> _SUPPLIED MATERIAL_:
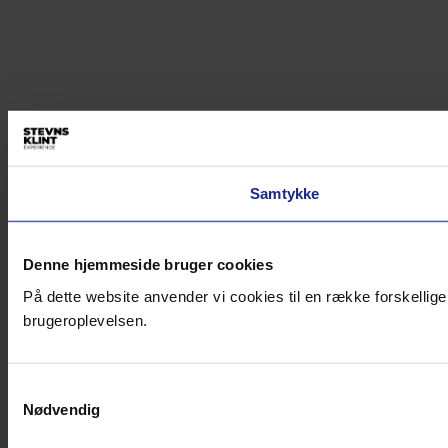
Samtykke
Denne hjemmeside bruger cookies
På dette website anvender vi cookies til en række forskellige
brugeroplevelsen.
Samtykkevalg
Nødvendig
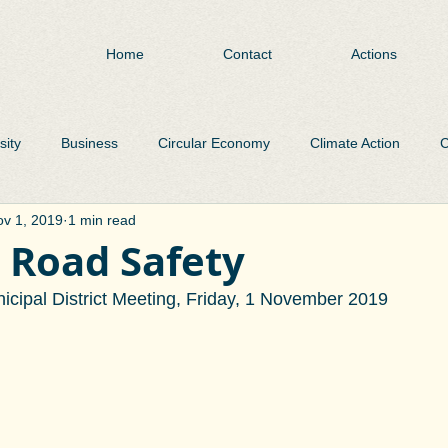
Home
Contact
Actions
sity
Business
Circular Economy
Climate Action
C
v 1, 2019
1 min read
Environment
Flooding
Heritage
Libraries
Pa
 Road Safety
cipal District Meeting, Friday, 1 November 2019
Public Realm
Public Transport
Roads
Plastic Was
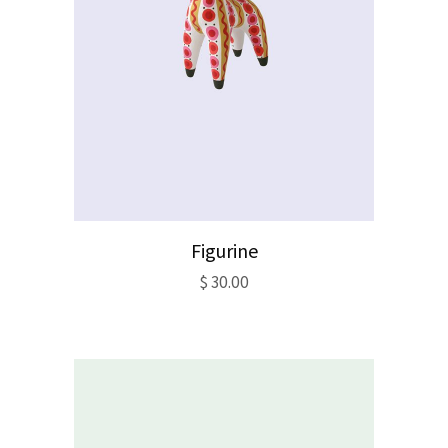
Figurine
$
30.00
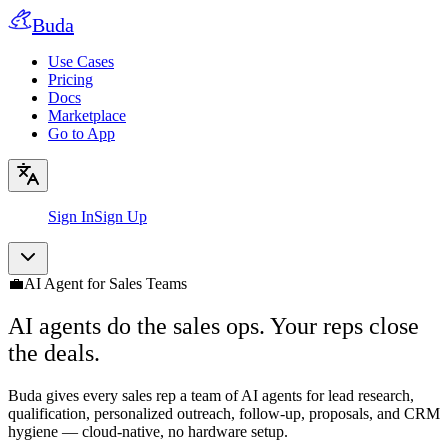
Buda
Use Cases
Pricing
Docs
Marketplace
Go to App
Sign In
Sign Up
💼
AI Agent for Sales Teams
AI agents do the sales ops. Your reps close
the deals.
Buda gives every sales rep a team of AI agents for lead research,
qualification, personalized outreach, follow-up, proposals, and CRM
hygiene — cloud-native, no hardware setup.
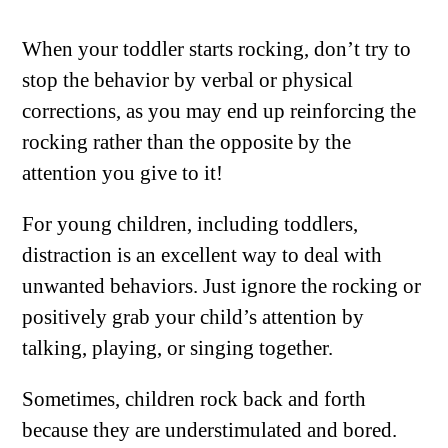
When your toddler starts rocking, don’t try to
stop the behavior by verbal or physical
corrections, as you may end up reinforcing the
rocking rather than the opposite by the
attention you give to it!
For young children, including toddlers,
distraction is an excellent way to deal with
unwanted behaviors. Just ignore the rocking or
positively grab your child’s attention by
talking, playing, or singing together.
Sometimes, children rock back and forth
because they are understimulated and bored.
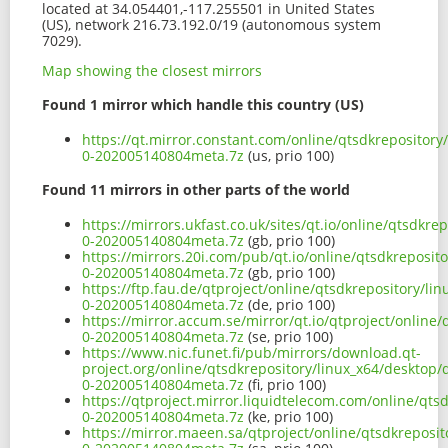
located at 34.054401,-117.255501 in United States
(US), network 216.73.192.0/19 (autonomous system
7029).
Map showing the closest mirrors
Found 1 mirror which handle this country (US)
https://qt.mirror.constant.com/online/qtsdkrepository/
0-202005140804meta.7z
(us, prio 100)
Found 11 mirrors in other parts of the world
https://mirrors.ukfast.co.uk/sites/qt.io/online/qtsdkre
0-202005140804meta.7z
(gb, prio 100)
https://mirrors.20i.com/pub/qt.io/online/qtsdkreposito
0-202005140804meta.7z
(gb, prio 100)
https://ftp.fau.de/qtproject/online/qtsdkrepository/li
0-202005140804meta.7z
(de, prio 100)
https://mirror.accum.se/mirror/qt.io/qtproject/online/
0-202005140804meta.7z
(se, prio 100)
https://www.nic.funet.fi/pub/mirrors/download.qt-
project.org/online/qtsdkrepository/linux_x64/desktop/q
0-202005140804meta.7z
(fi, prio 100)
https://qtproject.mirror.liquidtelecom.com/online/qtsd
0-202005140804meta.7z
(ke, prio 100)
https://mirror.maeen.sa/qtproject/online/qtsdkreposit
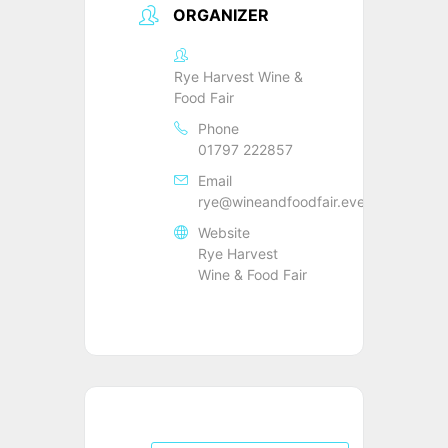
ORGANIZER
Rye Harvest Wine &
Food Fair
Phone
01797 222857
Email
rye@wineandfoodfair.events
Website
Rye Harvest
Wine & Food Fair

---

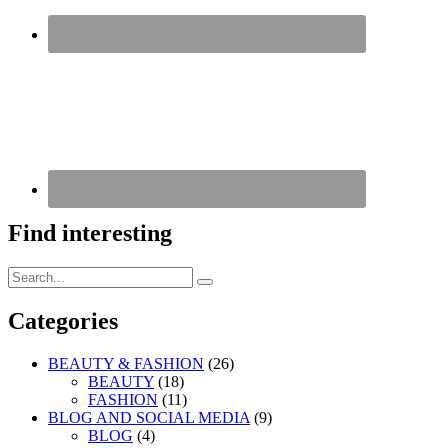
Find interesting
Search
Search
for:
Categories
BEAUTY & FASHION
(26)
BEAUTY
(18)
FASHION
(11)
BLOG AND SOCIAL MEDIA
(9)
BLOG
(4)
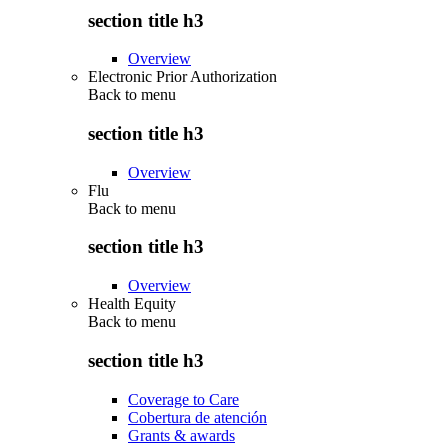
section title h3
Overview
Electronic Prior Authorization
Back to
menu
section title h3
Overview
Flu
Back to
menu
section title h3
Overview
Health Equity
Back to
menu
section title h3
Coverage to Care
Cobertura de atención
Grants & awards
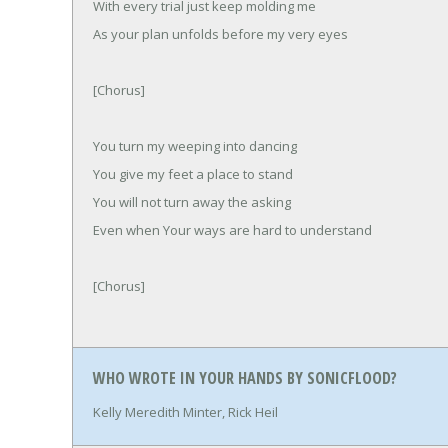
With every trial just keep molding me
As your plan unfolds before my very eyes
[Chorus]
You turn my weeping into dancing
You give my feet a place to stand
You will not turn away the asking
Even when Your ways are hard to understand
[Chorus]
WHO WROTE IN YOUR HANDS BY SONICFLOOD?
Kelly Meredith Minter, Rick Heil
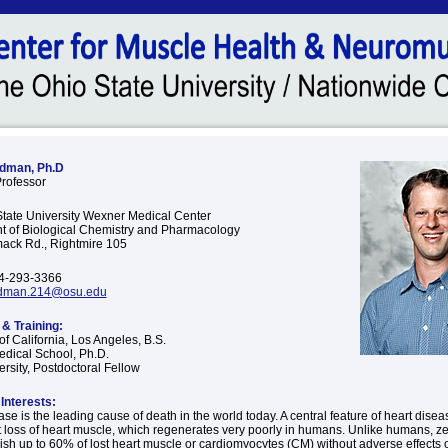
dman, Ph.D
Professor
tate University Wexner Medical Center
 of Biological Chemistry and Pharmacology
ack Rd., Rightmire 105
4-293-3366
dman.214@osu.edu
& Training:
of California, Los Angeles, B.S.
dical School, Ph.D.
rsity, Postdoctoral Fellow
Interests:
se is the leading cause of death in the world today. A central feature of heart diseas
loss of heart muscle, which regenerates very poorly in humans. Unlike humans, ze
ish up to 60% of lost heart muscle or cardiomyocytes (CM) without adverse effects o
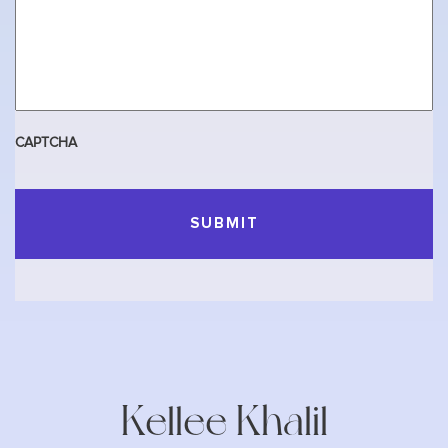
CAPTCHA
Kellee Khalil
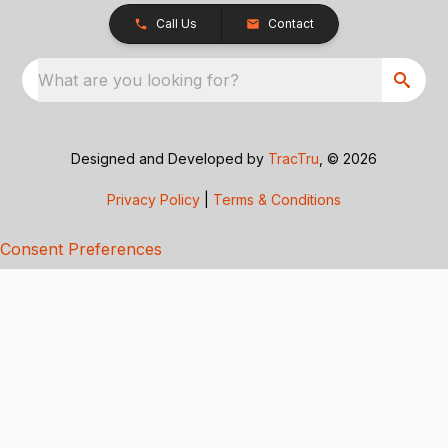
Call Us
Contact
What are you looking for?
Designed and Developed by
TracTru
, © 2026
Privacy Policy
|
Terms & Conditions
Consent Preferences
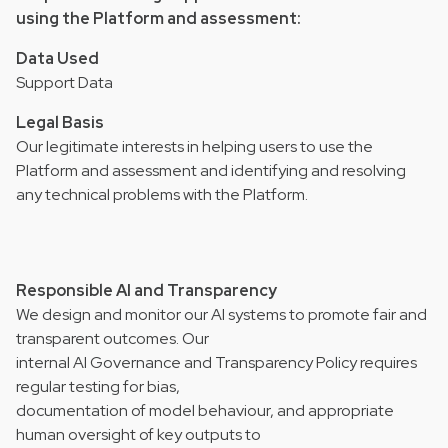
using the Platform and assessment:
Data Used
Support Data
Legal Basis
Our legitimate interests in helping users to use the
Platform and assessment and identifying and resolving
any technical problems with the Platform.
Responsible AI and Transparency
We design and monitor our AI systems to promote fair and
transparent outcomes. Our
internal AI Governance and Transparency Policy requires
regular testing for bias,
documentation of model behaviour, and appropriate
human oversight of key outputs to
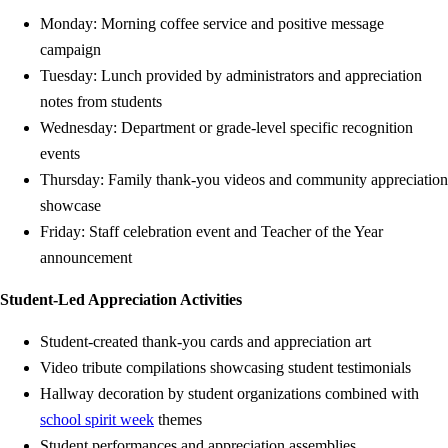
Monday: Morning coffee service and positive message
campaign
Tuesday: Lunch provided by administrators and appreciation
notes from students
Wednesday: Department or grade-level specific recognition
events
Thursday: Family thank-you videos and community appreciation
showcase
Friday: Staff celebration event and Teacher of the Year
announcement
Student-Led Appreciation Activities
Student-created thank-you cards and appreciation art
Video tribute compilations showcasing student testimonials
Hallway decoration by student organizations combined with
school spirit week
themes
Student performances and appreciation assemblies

> _YOUR GOAL_: Show all lines from the data that contain "turn".

> _TASK RESPONSE_:
You turn my weeping into dancing
You will not turn away the asking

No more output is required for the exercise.